El Gobierno cree que una marcha atrás destinada a rectificar el rumbo implicaría una grave derrota política. Pero no toma en cuenta que un costo mucho mayor tendrá que afrontar si no resuelve de manera efectiva la espiral ascendente de precios a los que ningún aumento de salarios podrá alcanzar. Y esto no es pensar en forma negativa sobre nuestro futuro inmediato, sino pensar en forma realista.

Si existiera un procedimiento para aumentar indefinidamente los salarios manteniendo congelados los precios sin consecuencias secundarias sobre la producción y la inversión, el sistema ya habría sido puesto en práctica hace mucho tiempo en casi todo el mundo. Más aún, la única posibilidad de alcanzar una estabilidad razonable que no deteriore el poder adquisitivo de los salarios durante un tiempo prudencial es a partir de un acuerdo en el que explícitamente se reconoce el problema y se encara un plan integral en el cual todas las partes aceptan renunciar a aquellas acciones que promueven de manera directa o indirecta un aumento en los precios por arriba de los que resulten necesarios en la etapa inicial destinada a reestablecer el equilibrio de los precios relativos.

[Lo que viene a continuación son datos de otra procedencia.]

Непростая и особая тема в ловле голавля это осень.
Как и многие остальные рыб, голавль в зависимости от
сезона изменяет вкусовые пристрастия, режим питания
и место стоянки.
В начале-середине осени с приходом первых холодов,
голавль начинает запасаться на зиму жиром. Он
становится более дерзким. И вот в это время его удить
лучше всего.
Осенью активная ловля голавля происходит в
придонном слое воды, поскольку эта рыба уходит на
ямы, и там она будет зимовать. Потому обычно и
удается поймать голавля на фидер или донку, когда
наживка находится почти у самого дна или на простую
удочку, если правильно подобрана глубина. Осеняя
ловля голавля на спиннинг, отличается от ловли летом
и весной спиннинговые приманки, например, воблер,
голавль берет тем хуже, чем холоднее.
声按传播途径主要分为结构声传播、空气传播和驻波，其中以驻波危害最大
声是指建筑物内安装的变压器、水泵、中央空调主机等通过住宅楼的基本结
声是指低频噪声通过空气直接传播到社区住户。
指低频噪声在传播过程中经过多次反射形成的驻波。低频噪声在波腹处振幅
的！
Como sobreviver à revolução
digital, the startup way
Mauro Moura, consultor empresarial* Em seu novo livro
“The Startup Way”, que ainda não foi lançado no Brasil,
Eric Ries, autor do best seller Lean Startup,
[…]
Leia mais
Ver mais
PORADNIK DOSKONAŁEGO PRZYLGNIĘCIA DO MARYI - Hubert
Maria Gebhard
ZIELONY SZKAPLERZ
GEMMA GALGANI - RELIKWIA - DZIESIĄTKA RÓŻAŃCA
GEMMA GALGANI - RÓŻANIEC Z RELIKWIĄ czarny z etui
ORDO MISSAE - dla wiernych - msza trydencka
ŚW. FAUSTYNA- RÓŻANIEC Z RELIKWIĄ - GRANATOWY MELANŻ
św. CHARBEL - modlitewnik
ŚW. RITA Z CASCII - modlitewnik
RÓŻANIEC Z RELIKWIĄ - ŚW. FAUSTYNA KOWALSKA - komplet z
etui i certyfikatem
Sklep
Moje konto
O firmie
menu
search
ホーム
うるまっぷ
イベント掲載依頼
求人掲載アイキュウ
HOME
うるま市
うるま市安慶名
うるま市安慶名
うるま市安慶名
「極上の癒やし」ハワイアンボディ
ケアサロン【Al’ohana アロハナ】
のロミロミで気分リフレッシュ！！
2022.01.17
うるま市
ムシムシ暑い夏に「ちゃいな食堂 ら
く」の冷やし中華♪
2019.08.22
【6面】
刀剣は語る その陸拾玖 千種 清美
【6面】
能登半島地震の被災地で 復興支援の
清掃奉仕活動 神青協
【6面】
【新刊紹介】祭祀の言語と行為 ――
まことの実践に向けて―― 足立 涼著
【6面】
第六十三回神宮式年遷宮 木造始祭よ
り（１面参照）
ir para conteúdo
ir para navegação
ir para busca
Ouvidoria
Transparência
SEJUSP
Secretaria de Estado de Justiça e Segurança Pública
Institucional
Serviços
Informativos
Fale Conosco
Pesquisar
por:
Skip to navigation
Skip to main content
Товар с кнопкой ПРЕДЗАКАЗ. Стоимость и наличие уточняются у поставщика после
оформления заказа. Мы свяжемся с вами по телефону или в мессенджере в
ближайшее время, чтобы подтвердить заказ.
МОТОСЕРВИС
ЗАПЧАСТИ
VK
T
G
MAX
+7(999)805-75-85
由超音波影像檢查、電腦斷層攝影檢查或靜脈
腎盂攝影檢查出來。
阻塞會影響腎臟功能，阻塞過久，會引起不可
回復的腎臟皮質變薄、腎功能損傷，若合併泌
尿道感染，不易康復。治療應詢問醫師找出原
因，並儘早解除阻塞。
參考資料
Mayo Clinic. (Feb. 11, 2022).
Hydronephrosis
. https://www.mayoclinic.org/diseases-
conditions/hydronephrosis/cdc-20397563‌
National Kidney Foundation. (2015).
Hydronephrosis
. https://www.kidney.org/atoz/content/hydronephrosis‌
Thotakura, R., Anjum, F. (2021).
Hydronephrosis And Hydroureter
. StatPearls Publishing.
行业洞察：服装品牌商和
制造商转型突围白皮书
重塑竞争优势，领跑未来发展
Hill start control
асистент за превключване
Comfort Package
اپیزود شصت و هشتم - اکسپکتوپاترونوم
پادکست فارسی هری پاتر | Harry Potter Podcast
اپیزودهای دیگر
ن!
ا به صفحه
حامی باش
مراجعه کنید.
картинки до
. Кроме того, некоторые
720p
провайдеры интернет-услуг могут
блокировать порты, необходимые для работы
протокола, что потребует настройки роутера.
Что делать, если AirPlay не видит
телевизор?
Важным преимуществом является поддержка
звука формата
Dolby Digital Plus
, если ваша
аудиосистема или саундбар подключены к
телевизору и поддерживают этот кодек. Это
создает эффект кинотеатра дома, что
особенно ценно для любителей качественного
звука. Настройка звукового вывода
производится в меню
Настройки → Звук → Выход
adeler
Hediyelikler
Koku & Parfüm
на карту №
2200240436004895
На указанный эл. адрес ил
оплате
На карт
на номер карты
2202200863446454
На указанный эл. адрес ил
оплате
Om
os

El camino explícito tendiente a recomponer el necesario equilibrio en los precios relativos fundamentales de la economía constituye un requisito insoslayable para torcer el rumbo de la inercia inflacionaria y sus expectativas. Este proceso puede ser llevado a cabo sin un grave costo social ni aumentando el nivel de desocupación si se procede tomando las medidas adecuadas en los momentos oportunos. Requiere, eso sí, renunciar a ciertas actitudes que no benefician el proceso de convergencia al que deben someterse los actores que tendrán que soportar el mayor peso en su adecuación al nuevo escenario.

El obstáculo mayor que parece existir para restablecer un proceso de crecimiento sostenible aparece hoy escondido detrás del prejuicio ideológico y los intereses económicos que se benefician con la suba de la inflación, la creciente dependencia de la importación de energía y el aprovechamiento de los precios relativos distorsionados. No advertirlo conducirá a profundizar la brecha de la inequidad económica abierta en el pasado como consecuencia de haber elegido un camino equivocado.